I certainly agree. However, how do you reconcile the fact that a majority of listeners now listen via headphones or car audio with overinflated LF response?
I would not say for sure "majority" so I don't agree to a certain degree as I don't think it's universal.
In the 90's, Discams, walkmans and car radios used to have a "Bass Boost" or "Mega Bass" control in the front panel, normally with 3 levels of bass boost,
with the trend to have the "Bass Boost" included in the actual audio, or just start using the region under 80hs that we listen and feel, that went from 2000 on, I don't see any present day equipment with a "Bass boost" button on the front panel. They are normally inside a Menu/audio/settings. It happened like that in the now obsolete iPod, and it's like that in modern car radios and also inside Spotify apps and similar.
There's a lot of music nowadays that takes usage of the sub frequencies, and the good productions/mixes still sound good to me in any reproduction system, being it Bluetooth speaker, car radio, or headphones.
There's an average of Low end energy in commercial records, some a bit above and some a bit under that average.

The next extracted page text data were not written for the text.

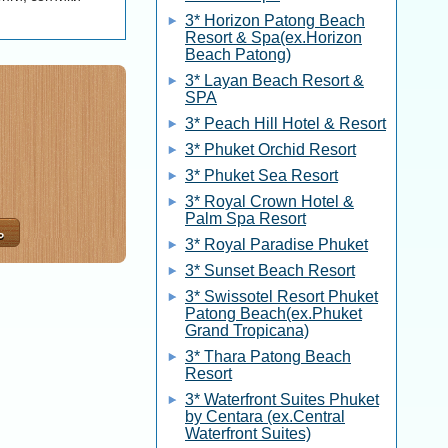
3* Horizon Patong Beach
Resort & Spa(ex.Horizon
Beach Patong)
3* Layan Beach Resort &
SPA
3* Peach Hill Hotel & Resort
3* Phuket Orchid Resort
3* Phuket Sea Resort
3* Royal Crown Hotel &
Palm Spa Resort
3* Royal Paradise Phuket
3* Sunset Beach Resort
3* Swissotel Resort Phuket
Patong Beach(ex.Phuket
Grand Tropicana)
3* Thara Patong Beach
Resort
3* Waterfront Suites Phuket
by Centara (ex.Central
Waterfront Suites)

But I was talking about being really off the average, having so little bass that you can't feel the foundation of the Bass Drum and Bass, or having to much and distort and fart out any modern reproduction system.
I know the music I produce is for people who will listen on their stereo, but if I had to address a younger generation I wouldn't know what to do.
Well,
you would just do the same as I do, I ask the clients for 4 to 5 songs that they like and artists that inspired them for their work,
then you can calibrate your brain with that and make your work be on that average.

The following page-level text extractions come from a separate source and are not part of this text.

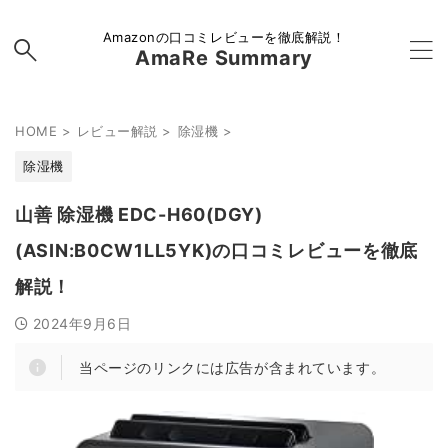
Amazonの口コミレビューを徹底解説！
AmaRe Summary
HOME
>
レビュー解説
>
除湿機
>
除湿機
山善 除湿機 EDC-H60(DGY)
(ASIN:B0CW1LL5YK)の口コミレビューを徹底
解説！
2024年9月6日
当ページのリンクには広告が含まれています。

Personally I'm constantly updating myself to the new trends and to the clients aesthetics, I don't want to ever be outdated and say something like "the only music that sounded good was in the 70s and present music is just crap", I don't feel that and I'm not entering that old cycle were a generation always says that the new generation is lost.
I grew up in the 90s, and I remember quite well how the average person listened to music, they had very cheap consumer compact hifi units at home that sounded like crap had no sub and not much above 10khz then no one had the speakers in a good position any way, then there were those portable boom boxes that sounded pretty bad also, walkmans and cassettes sounded terrible for each listen the sound would degrade a lot, then most consumer headphones/earbuds at the time were miserable also.

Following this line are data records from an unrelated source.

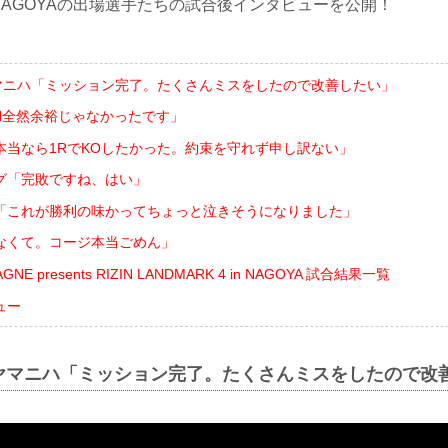
 in NAGOYAの出場選手たちの試合後インタビューを公開！
ヤマニハ「ミッション完了。たくさんミスをしたので改善したい」
IN全然余裕じゃなかったです」
本当なら1RでKOしたかった。約束を守れず申し訳ない」
グ「完敗ですね、はい」
「これが勝利の味かってちょっと泣きそうになりました」
なくて。コージ本当ごめん」
GNE presents RIZIN LANDMARK 4 in NAGOYA 試合結果一覧
ュー
”ヤマニハ「ミッション完了。たくさんミスをしたので改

Average standard Car Radios and car speakers were also quite bad.
Give me a Bose/JBL bluetooth speaker playing audio from iphone with spotify at any time compared to any of the systems I described.
Also give me any Apple Earbuds compared to any earbuds from the 90's.
Or any 80€ Modern Pioneer car Radio with 80€ JBL (or any know brand) car speakers to any car systems from the 90s, 80s or 70s
I still gladly accept any 90s Hi-End Hifi systems though
I'm equally at loss with PA systems that have the so-called "bass contour", that amounts to about +14dB at 50 Hz.
I've been an adept of the straight-ish line for too long.
In Live Sound I always run the subs in Mono and I send a different mix to them, I think the term is "subs on aux send",
I then have full control of the subs and independent of the Tops/line array.
I find that usually my master send to the SUBs is -10dbs to -15dbs compared to the level I send to the Tops Line Array.